Under what conditions if any would Bitcoin v2 P2P traffic be indistinguishable from other encrypted TCP traffic
BIP-342 supports traffic shaping, which means implementations are able to make the traffic patterns (i.e. timing and sizes of packets) resemble whatever they like, at the cost of needing to add dummy bytes, delay traffic when there are spikes, and possibly drop traffic when it persistently exceeds the traffic patterns that are being mimicked.
However, this is an implementation decision, and as far as I know, there are none that implement it. There is no such thing as “random traffic”. All traffic has patterns. The question is just what patterns to mimic (or not).
What remaining properties of the v2 transport such as packet sizes handshake structure or message timing still allow traffic classification
That is what traffic patterns are. All actually sent bytes are uniformly random (which itself is distinguishable from most traffic, but a neutral common denominator to target).

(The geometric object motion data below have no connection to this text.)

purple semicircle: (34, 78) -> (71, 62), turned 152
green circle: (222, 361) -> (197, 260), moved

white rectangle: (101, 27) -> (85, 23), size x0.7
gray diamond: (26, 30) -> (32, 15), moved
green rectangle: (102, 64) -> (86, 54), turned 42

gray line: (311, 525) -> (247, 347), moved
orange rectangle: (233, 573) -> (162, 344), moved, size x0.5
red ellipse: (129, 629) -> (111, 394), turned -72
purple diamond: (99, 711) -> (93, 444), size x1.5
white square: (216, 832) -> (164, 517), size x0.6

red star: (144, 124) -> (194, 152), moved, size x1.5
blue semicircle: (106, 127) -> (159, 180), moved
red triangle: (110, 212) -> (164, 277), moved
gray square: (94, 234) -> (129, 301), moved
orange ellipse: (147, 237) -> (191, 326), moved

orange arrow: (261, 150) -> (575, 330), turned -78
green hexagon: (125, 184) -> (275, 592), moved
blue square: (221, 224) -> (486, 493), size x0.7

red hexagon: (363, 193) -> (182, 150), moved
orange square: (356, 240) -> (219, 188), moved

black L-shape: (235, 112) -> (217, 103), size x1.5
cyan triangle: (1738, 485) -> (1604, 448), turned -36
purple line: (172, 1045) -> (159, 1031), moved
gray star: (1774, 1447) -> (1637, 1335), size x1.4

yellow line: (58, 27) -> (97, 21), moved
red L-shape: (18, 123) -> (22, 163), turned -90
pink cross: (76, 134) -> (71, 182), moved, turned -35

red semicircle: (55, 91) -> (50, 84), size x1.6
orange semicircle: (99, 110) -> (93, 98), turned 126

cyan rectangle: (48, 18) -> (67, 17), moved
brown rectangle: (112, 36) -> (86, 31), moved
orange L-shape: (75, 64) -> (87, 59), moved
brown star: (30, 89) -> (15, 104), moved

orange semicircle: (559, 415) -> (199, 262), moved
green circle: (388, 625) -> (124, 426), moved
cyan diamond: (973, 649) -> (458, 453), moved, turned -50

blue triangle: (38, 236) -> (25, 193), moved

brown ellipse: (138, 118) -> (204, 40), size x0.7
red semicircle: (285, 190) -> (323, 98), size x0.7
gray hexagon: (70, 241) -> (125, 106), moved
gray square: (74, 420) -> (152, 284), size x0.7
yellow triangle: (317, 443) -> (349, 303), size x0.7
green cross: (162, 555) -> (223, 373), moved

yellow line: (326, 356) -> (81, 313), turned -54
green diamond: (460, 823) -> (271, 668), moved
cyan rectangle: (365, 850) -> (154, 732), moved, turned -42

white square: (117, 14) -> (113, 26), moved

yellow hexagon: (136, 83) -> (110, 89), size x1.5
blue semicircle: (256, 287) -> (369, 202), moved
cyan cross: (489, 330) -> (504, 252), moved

BIP-324 allows hiding almost all patterns, except for a few very weak ones in the initial handshake. The initiator always sends between 64 and 4159 bytes at once (which may consistute one or more TCP/IP packets). The receiver waits until at least one byte is received, and then also sends between 64 and 4159 bytes at once. Footnote 19 explains how these conditions can be further relaxed in the future in a backwards-compatible change, if need be.
But again, the actual extent to which traffic shaping takes place is implementation dependent.
- Does BIP 324 meaningfully approach traffic obfuscation or does it mainly defeat simple protocol signatures while remaining classifiable through traffic analysis
In practice, today’s implementations only defeat protocol signatures that involve patterns in the sent bytes, not in traffic.